Dong Qi-Wen, Wang Xiao-Long, Lin Lei
School of Computer Science and Technology, Harbin Institute of Technology, Harbin, China.
Bioinformatics. 2006 Feb 1;22(3):285-90. doi: 10.1093/bioinformatics/bti801. Epub 2005 Nov 29.
Remote homology detection between protein sequences is a central problem in computational biology. The discriminative method such as the support vector machine (SVM) is one of the most effective methods. Many of the SVM-based methods focus on finding useful representations of protein sequence, using either explicit feature vector representations or kernel functions. Such representations may suffer from the peaking phenomenon in many machine-learning methods because the features are usually very large and noise data may be introduced. Based on these observations, this research focuses on feature extraction and efficient representation of protein vectors for SVM protein classification.

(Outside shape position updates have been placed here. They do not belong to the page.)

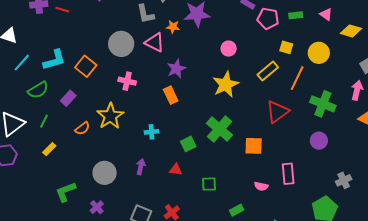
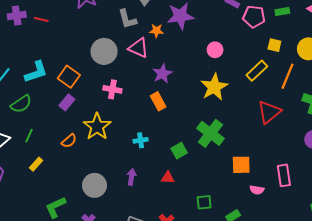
purple rectangle: (68, 98) -> (67, 102), moved
orange square: (254, 146) -> (241, 165), moved
green square: (209, 184) -> (204, 202), moved

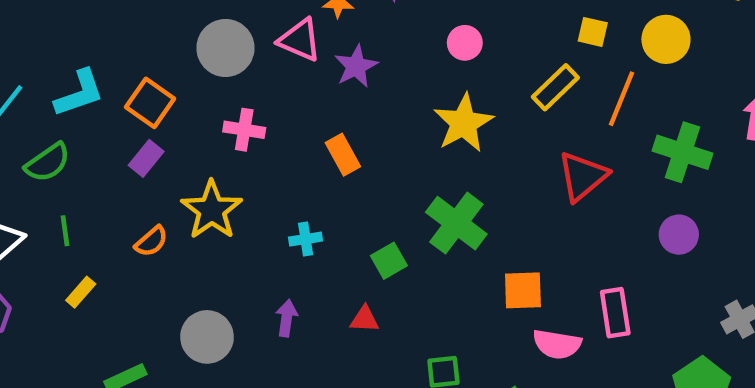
purple star: (162, 74) -> (356, 66), moved
green line: (29, 136) -> (65, 231), turned -32
pink semicircle: (257, 190) -> (557, 344), size x1.5

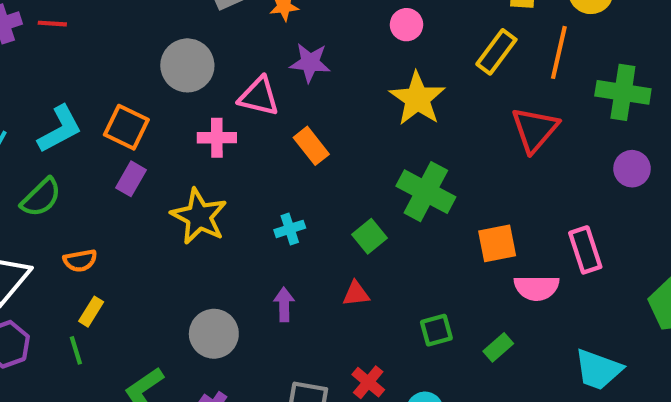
pink triangle: (300, 40) -> (259, 96), moved
purple star: (356, 66) -> (310, 63), turned -30
green line: (65, 231) -> (76, 350), moved
orange semicircle: (151, 241) -> (80, 261), moved, turned 40

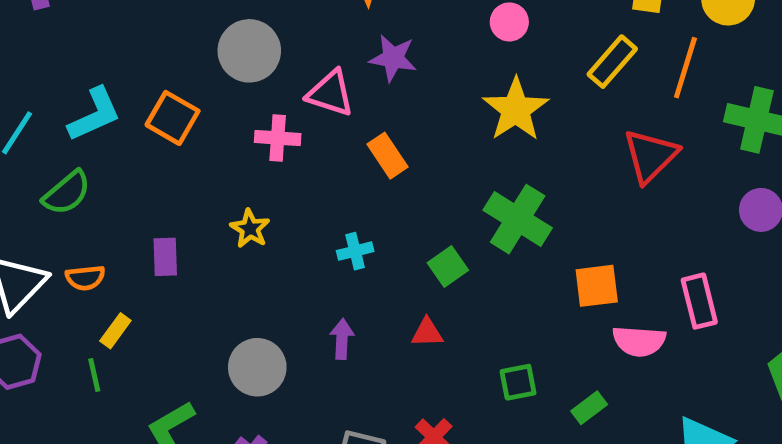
purple rectangle: (131, 179) -> (165, 257), moved, turned -36
yellow star: (199, 216) -> (250, 229), size x0.6
orange semicircle: (80, 261) -> (85, 278), moved

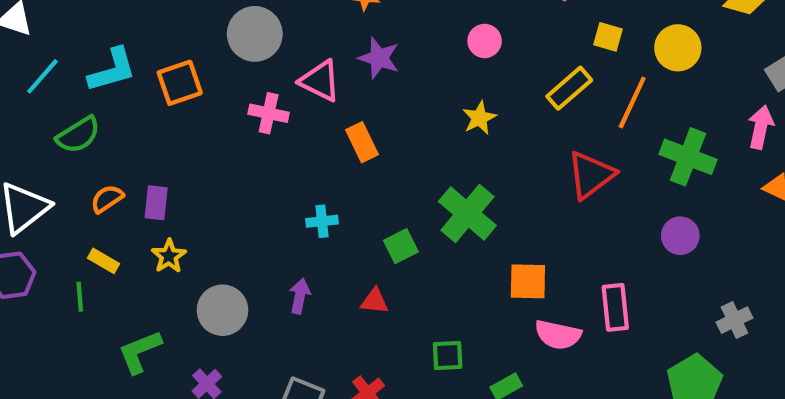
yellow star: (516, 110) -> (479, 118), size x0.6
orange square: (173, 118) -> (180, 83), turned 33
yellow star: (250, 229) -> (169, 256), moved
orange semicircle: (85, 278) -> (107, 199), moved, turned 144
yellow rectangle: (115, 331) -> (104, 261), turned 76

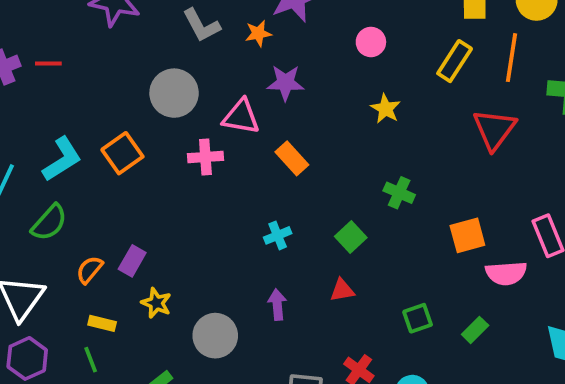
purple rectangle: (156, 203) -> (132, 261), turned 40
green cross: (467, 213) -> (399, 193), size x0.6

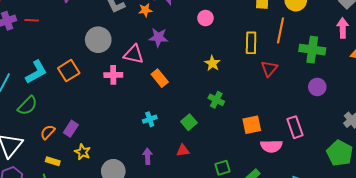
yellow rectangle: (455, 61) -> (251, 43), moved, turned -35
yellow star: (386, 109) -> (212, 63), moved
red triangle: (494, 129) -> (269, 69), size x0.7

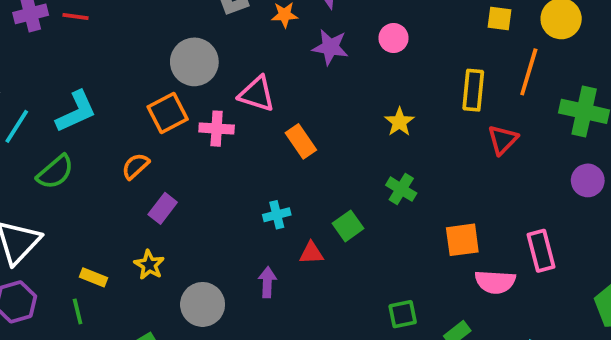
purple star: (158, 37) -> (330, 47), moved
orange square: (69, 71) -> (168, 113), moved
purple rectangle: (71, 129) -> (163, 208), moved
orange semicircle: (48, 132) -> (135, 166), moved
red triangle: (183, 150) -> (311, 253), moved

In this study, a latent semantic analysis (LSA) model, which is an efficient feature extraction technique from natural language processing, has been introduced in protein remote homology detection. Several basic building blocks of protein sequences have been investigated as the 'words' of 'protein sequence language', including N-grams, patterns and motifs. Each protein sequence is taken as a 'document' that is composed of bags-of-word. The word-document matrix is constructed first. The LSA is performed on the matrix to produce the latent semantic representation vectors of protein sequences, leading to noise-removal and smart description of protein sequences. The latent semantic representation vectors are then evaluated by SVM. The method is tested on the SCOP 1.53 database. The results show that the LSA model significantly improves the performance of remote homology detection in comparison with the basic formalisms. Furthermore, the performance of this method is comparable with that of the complex kernel methods such as SVM-LA and better than that of other sequence-based methods such as PSI-BLAST and SVM-pairwise.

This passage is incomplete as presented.